A jak wygląda sytuacja Norwega? Tu więcej jest pytań niż odpowiedzi. W jego przypadku latem pojawi się możliwość skorzystania ze specjalnej klauzuli, która pomimo obowiązującego kontraktu, pozwoli mu opuścić dotychczasowy zespół za kwotę 75 milionów euro. Dla europejskich krezusów to promocja dlatego też napastnik nie może odpędzić się od zalotników.Popularne
W tym gronie należy wymienić takie drużyny, jak Manchester City, Manchester United, Liverpool i Bayern Monachium, ale też FC Barcelonę oraz Real Madryt i na tych właśnie ekipach skupia się ostatni artykuł „Marki”.
Zdaniem wspomnianego źródła nie można wykluczyć, że w stolicy Hiszpanii zagrają oba wspomnieni zawodnicy. Ta wizja z kolei przeraża sternika ekipy z Camp Nou, Joana Laportę, który nie chce do tego dopuścić.
59-latek już oczami wyobraźni widzi tercet, na który składają się Kylian Mbappé, Erling Braut Haaland oraz Vinícius Júnior i budzi to jego przerażenie, dlatego też obsesyjnie wręcz traktuje niedopuszczenie do tego, by Norweg wylądował na Estadio Santiago Bernabéu.
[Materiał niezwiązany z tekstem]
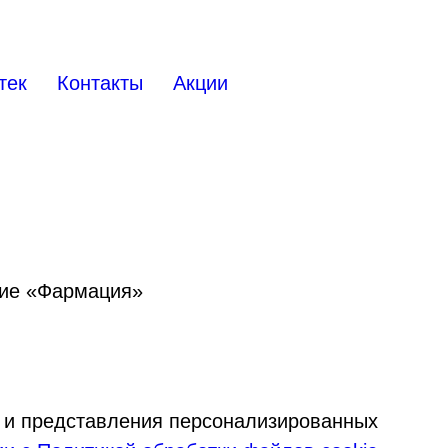
тек
Контакты
Акции
тие «Фармация»
и и представления персонализированных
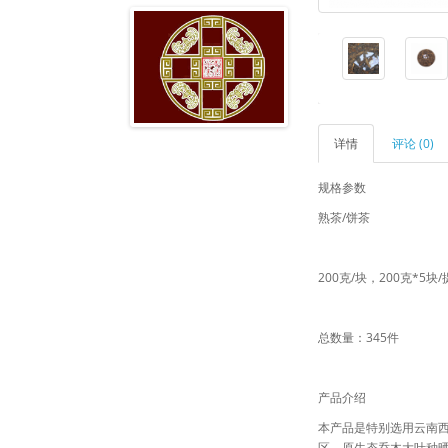
详情
评论 (0)
规格参数
熟茶/饼茶
200克/块，200克*5块
总数量：345件
产品介绍
本产品是特别选用云南
区，原生态乔木大叶种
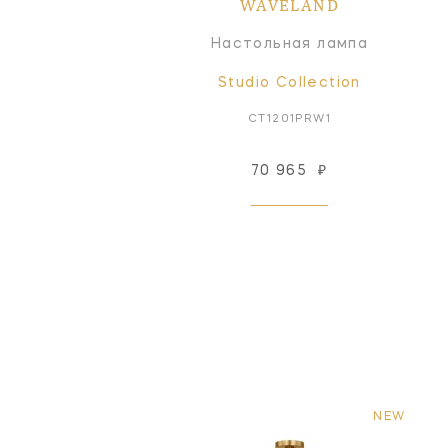
WAVELAND
Настольная лампа
Studio Collection
CT1201PRW1
70 965
₽
NEW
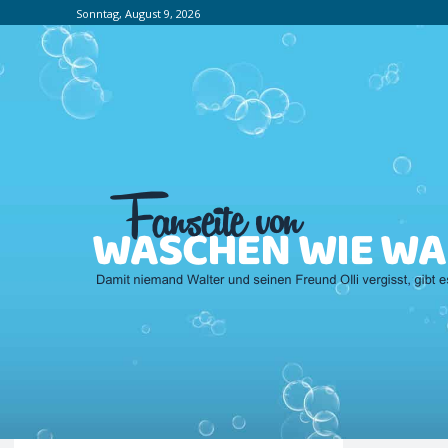
Sonntag, August 9, 2026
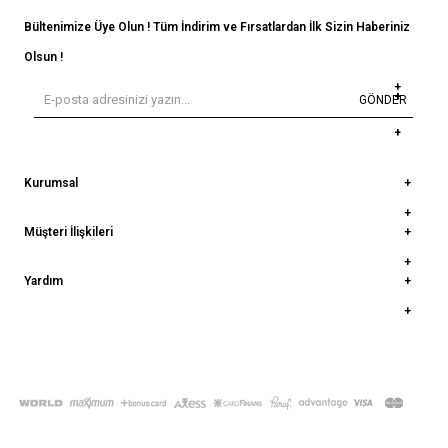
Bültenimize Üye Olun ! Tüm İndirim ve Fırsatlardan İlk Sizin Haberiniz
Olsun !
GÖNDER
Kurumsal
Müşteri İlişkileri
Yardım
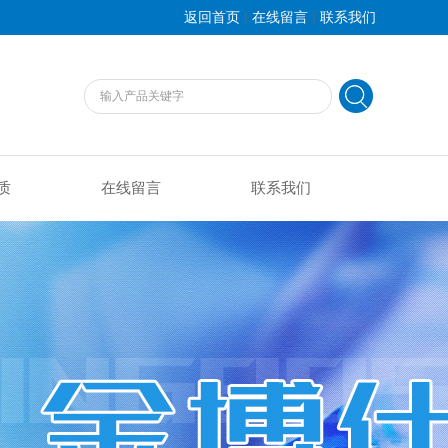
|
|
返回首页
在线留言
联系我们
质
在线留言
联系我们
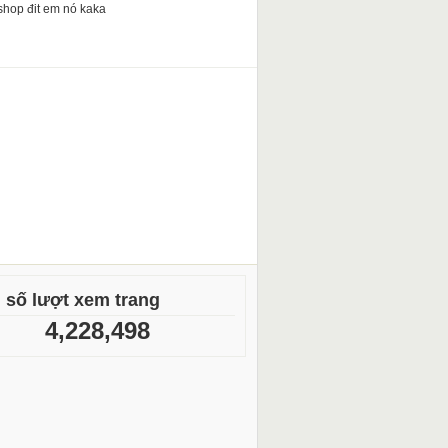
shop đit em nó kaka
 số lượt xem trang
4,228,498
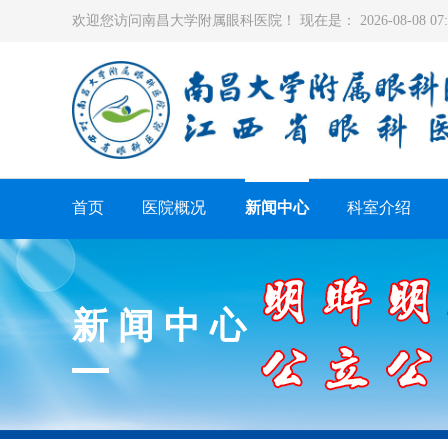
欢迎您访问南昌大学附属眼科医院！ 现在是：
2026-08-08 0
首页
医院概况
新闻中心
科室介绍
新闻中心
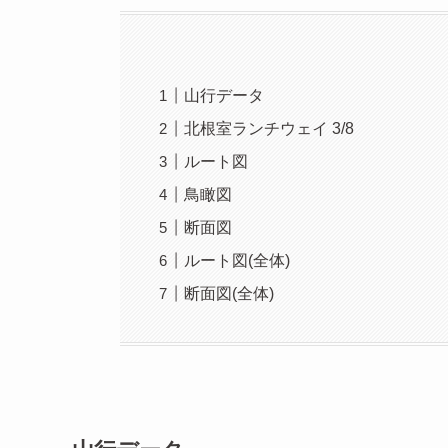
山行データ
北根室ランチウェイ 3/8
ルート図
鳥瞰図
断面図
ルート図(全体)
断面図(全体)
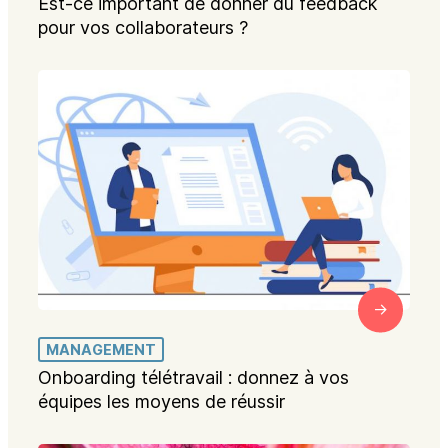
Est-ce important de donner du feedback
pour vos collaborateurs ?
MANAGEMENT
Onboarding télétravail : donnez à vos
équipes les moyens de réussir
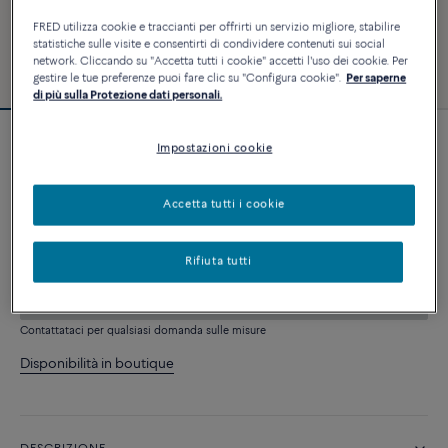
FRED utilizza cookie e traccianti per offrirti un servizio migliore, stabilire
statistiche sulle visite e consentirti di condividere contenuti sui social
network. Cliccando su "Accetta tutti i cookie" accetti l'uso dei cookie. Per
gestire le tue preferenze puoi fare clic su "Configura cookie".
Per saperne
di più sulla Protezione dati personali.
Impostazioni cookie
Bracciale Force 10
3 240 €
Accetta tutti i cookie
PERSONALIZZA
Rifiuta tutti
AGGIUNGI AL CARRELLO
Contattataci per qualsiasi domanda sulle misure
Disponibilità in boutique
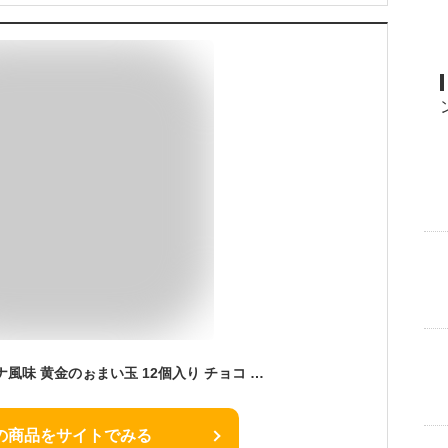
羽二重餅 チョコバナナ風味 黄金のぉまい玉 12個入り チョコ マシュマロ 【ポスト投函可能】 1000円ポッキリ 餅 お餅 和菓子 スイーツ お菓子 福井 銘菓 北陸 ギフト 贈り物 お土産 お供え 内祝い お返し 母の日 父の日 バレンタインデー お中元 敬老の日 お歳暮 お年賀
の商品をサイトでみる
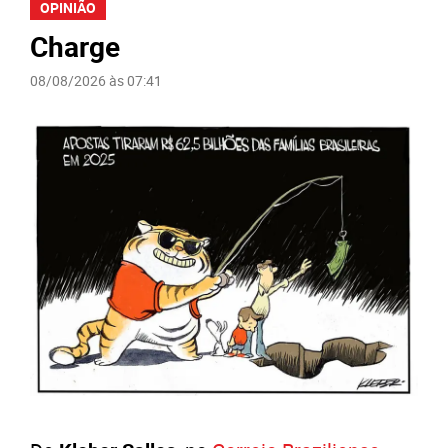
OPINIÃO
Charge
08/08/2026 às 07:41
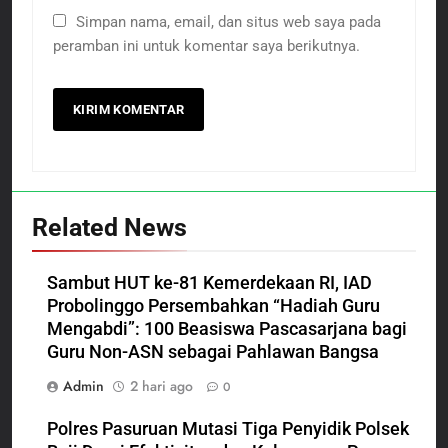
Simpan nama, email, dan situs web saya pada
peramban ini untuk komentar saya berikutnya.
Related News
Sambut HUT ke-81 Kemerdekaan RI, IAD
Probolinggo Persembahkan “Hadiah Guru
Mengabdi”: 100 Beasiswa Pascasarjana bagi
Guru Non-ASN sebagai Pahlawan Bangsa
Admin
2 hari ago
0
Polres Pasuruan Mutasi Tiga Penyidik Polsek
Laporta sam chciałby sprowadzić Norwega do Katalonii, ale być może będzie to nieosiągalne ze względów finansowych, dlatego też zrobi wszystko, by ostatecznie 21-latek nie wylądował w La Lidze.
Wydaje się zatem, że w lipcu będziemy świadkami ciekawego pojedynku o podpis atakującego. Borussia Dortmund oczywiście chciałaby go zatrzymać u siebie i zaoferowała zresztą zawodnikowi nowy kontrakt, na mocy którego miałby zarabiać 16 milionów euro. Wydaje się jednak, że jego dni na Signal Iduna Park są raczej policzone.